Personally, I agree with others who have pointed out this must be an anti-trust issue. Intel and Microsoft have both been fined heavily recently for doing exactly this kind of anti-competitive behaviour.
-- sudo.ca
OpenGL3 is the first time that companies are breaking away from windows.
It seems like OpenAL was the first. Creative have been visibly pushing it now that Vista's forced-software-only sound API has made their sound cards pointless.
http://www.bulletphysics.com/
I don't have any affiliation with the project other than I've used it in my homegrown game engine that has never left my hard drive. It is however rather easy to use. When I was looking for a physics engine, Bullet turned out to be the best license, code base, and documentation set out there for no cost.

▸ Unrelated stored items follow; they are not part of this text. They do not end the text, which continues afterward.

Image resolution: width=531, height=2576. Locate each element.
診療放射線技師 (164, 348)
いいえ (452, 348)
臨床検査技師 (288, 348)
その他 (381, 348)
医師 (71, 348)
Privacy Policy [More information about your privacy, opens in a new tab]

Persistent Volume manager for Kubernetes - https://github.com/dwimsey/openshift-pvmanager
From the NVIDIA PhysX FAQ:
Can I use an NVIDIA GPU as a PhysX processor and a non-NVIDIA GPU for regular display graphics?

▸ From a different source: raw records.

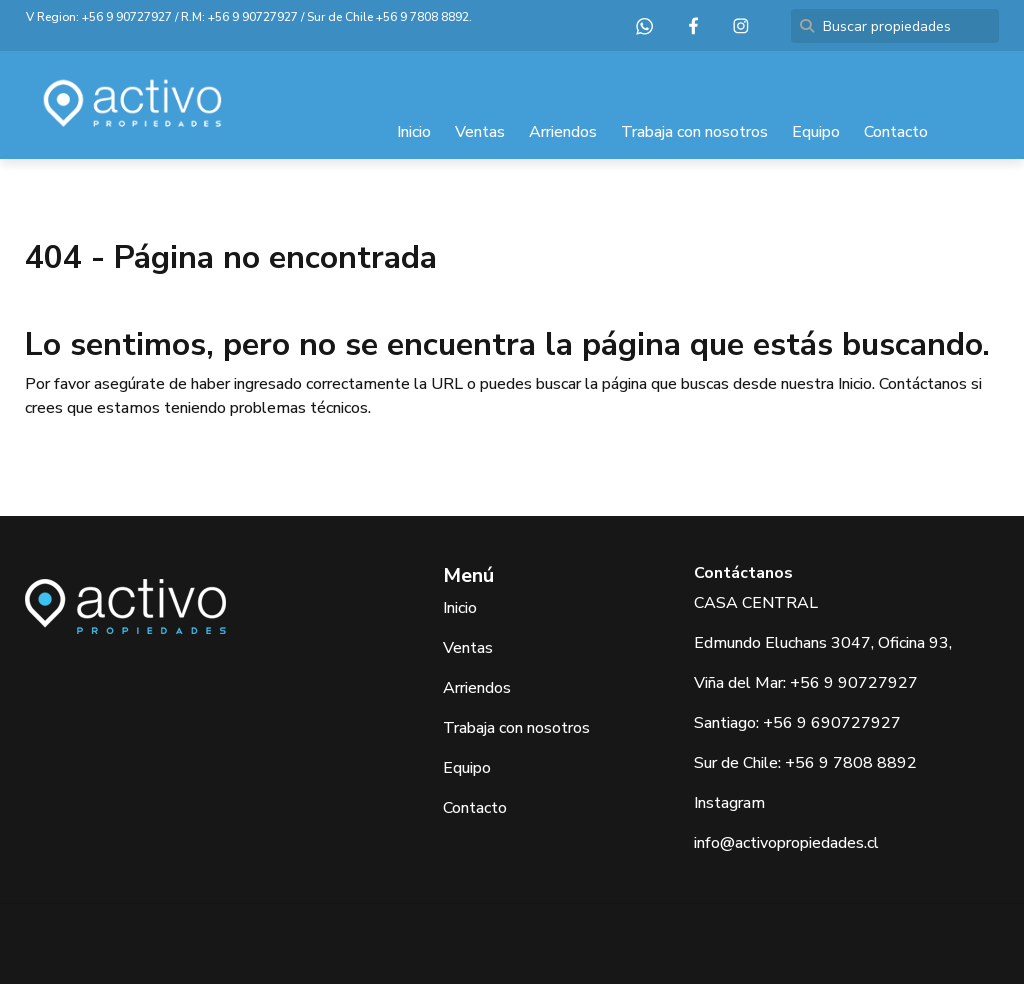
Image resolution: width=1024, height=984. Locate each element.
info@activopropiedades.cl (786, 843)
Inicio (414, 132)
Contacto (896, 132)
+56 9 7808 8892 (422, 17)
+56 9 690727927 (832, 723)
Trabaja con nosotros (694, 132)
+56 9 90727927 (127, 17)
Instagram (729, 803)
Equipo (816, 132)
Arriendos (563, 132)
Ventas (480, 132)
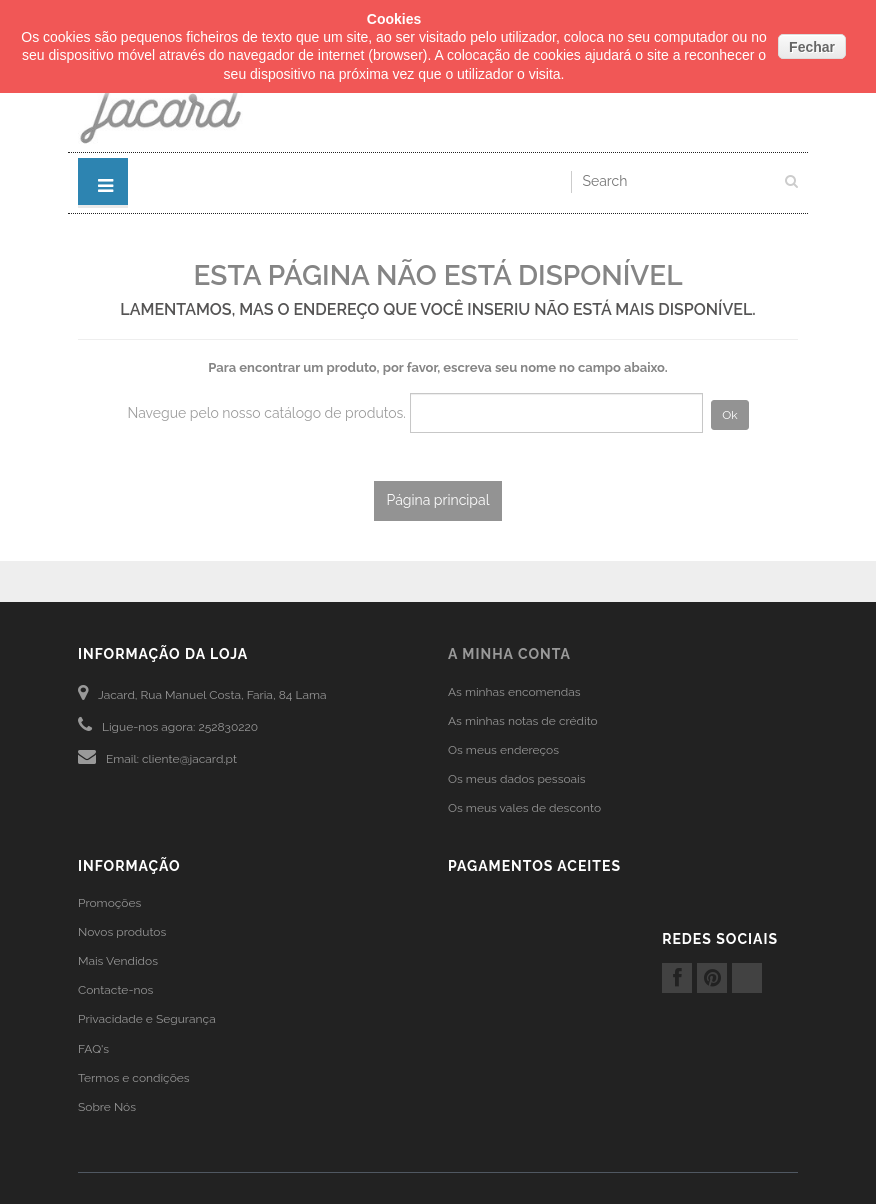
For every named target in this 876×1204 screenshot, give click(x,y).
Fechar (812, 47)
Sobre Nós (107, 1107)
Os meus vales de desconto (524, 808)
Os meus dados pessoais (517, 779)
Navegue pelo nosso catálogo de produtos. (266, 413)
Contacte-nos (115, 990)
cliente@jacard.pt (189, 759)
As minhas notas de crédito (523, 721)
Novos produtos (122, 932)
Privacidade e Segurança (147, 1019)
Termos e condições (134, 1078)
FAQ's (93, 1049)
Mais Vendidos (118, 961)
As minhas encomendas (514, 692)
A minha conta (509, 654)
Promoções (109, 903)
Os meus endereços (503, 750)
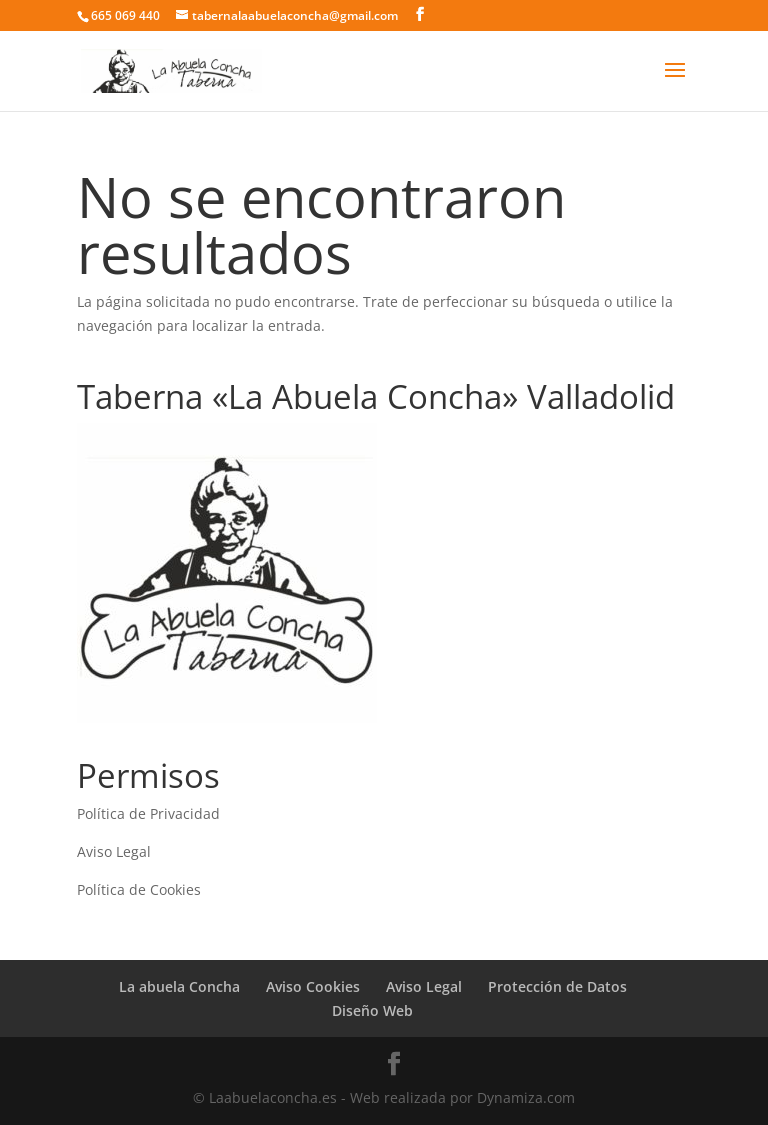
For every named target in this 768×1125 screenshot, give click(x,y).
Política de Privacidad (148, 813)
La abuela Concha (179, 986)
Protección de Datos (557, 986)
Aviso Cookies (313, 986)
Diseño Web (372, 1010)
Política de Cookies (139, 889)
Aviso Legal (114, 851)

No. There are multiple technical connections between PhysX processing and graphics that require tight collaboration between the two technologies. To deliver a good experience for users, NVIDIA PhysX technology has been fully verified and enabled using only NVIDIA GPUs for graphics.
Read the f... Phoronix article ;-)
Yes, it seems the binary is really crappy in this case and the OSS driver at least passable. Although I'm not familiar with those benchmarks and how they measure up against similar software on Windows.

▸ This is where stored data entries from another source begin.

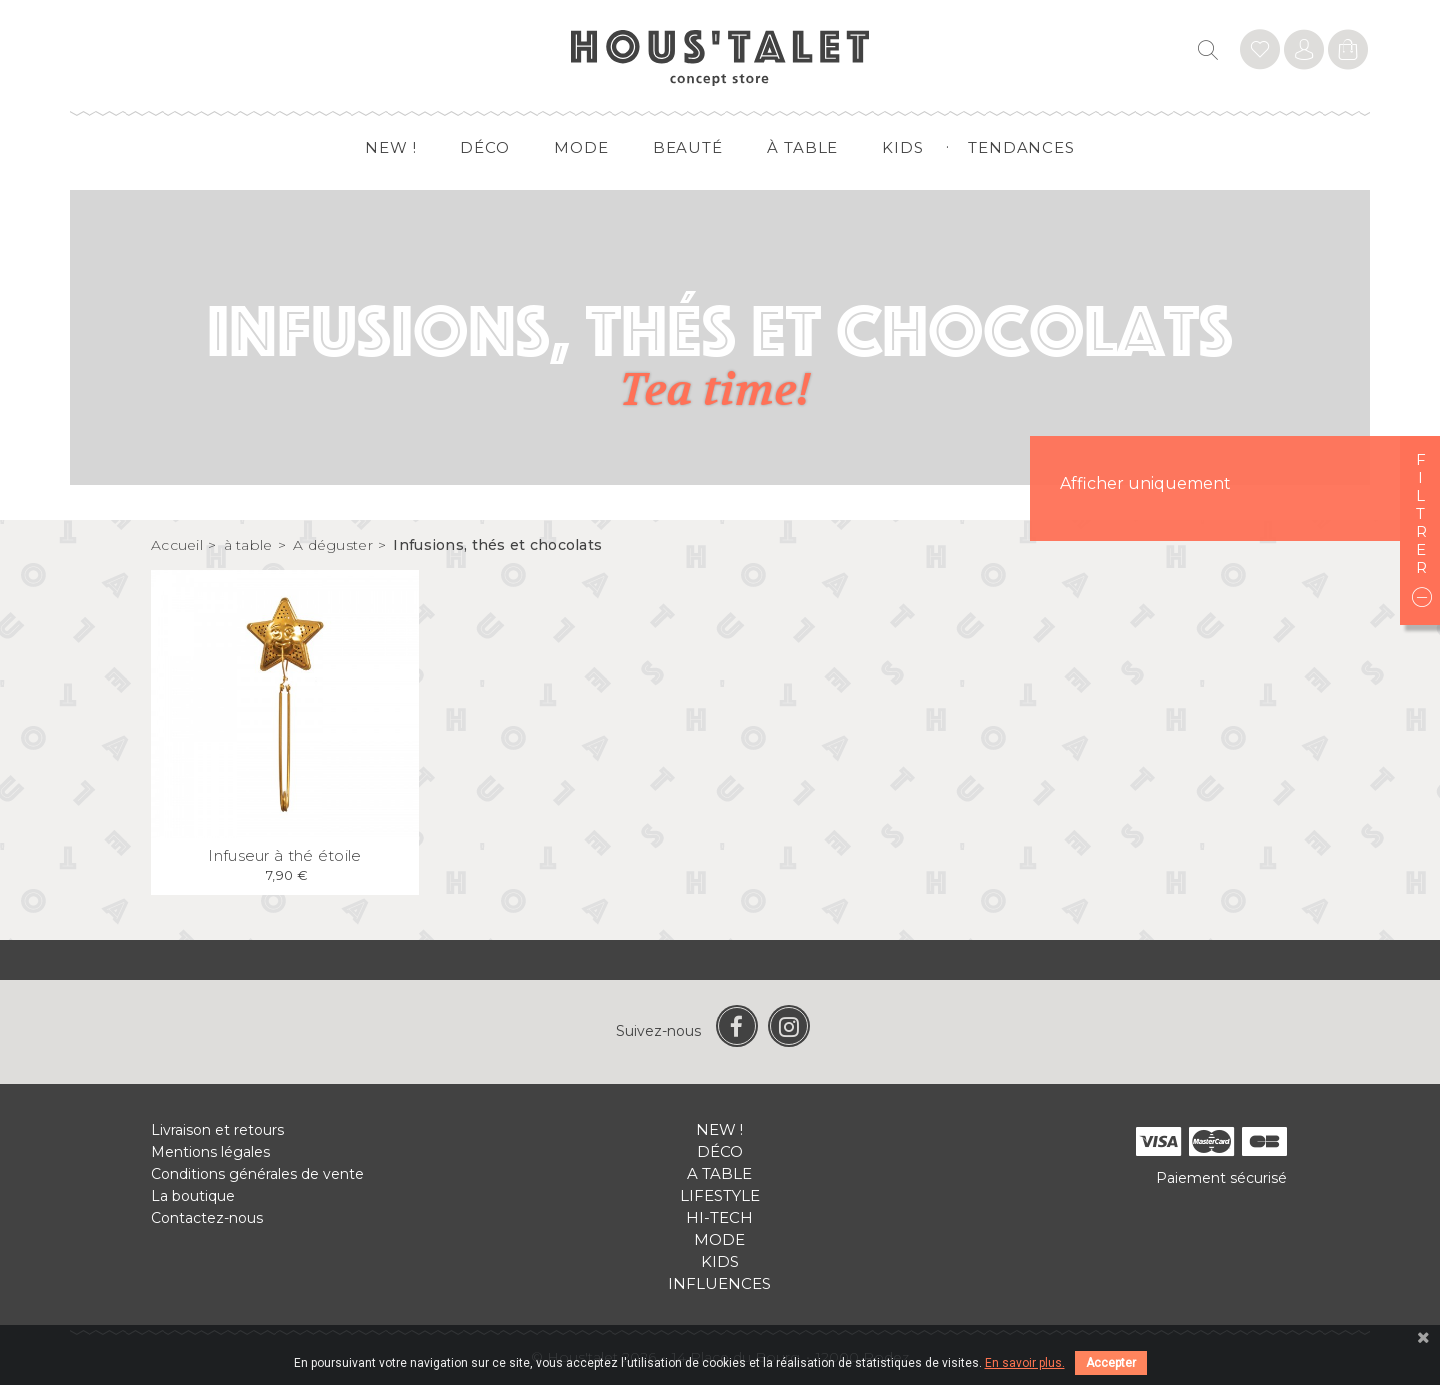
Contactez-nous (207, 1218)
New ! (391, 147)
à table (802, 147)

3D still seems to lag behind, otherwise we could officially forget the Catalyst driver and use the OSS driver exclusively for Linux. But I think we'll get there.
C - the footgun of programming languages
An OpenCL implementation of Bullet physics is coming. It's Open Source and is already being used in commercial games -- once it gets GPU acceleration there will probably be little demand for PhysX.
They didn't drop support for "CRT's". They decided that their stereographics driver would only work in the following configurations:
- anaglyph glasses with a "whatever" monitor (horrible color distortion and headache-inducing ghosting ensues).
- *THEIR* shutter glasses, with *THEIR* overpriced "partnered" LCD monitors.
Now, what is the difference (tech-wise) between their shutter glasses and mine? Only the fact that theirs send a specific "yes I'm nvidia" signal back to the card. What is the capability difference between their overpriced "partnered" LCD monitors and my 120Hz-capable CRT? Two things: Jack and Shit.
This is not about "dropping support for outdated technology." Prior to what they pulled, I could plug in an industry-standard shutter glasses set made by any of a number of manufacturers, combine them with any monitor capable of 120-Hz refresh (whether CRT, LCD, certain televisions, or even a few projector models), and enjoy stereoscopic gaming. After their "update" to the drivers and subsequent "update" to the stereoscopic drivers, the Nvidia cards would only recognize *THEIR* proprietary glasses (which again, hardware-wise are no different than the old type save for sending a "hi I'm from nvidia" signal to the card) and would only interoperate with a precious few "specially chosen" 120Hz LCD's.
This had nothing to do with "dropping support" for "obsolete equipment" (which wasn't in any way, shape, or form) and everything to do with trying to milk people for $500+ on a new rig by forcibly crippling industry-standard hardware.
Its anti-consumer, but that doesn't trigger an anti-trust charge, they don't have a monopoly.
The perpetrator doesn't have to have a monopoly for tying to be illegal - in U.S., for example, you only need "sufficient market power" to affect "not insubstantial amount of interstate commerce in the tied product market". I dare say that NVidia has pretty damn substantial market power in GPU niche, and it is quite likely to affect sales of all other GPUs in a significant way. In the end, of course, it's up to the courts to decide, if it comes to that, but the allegation is not without merit.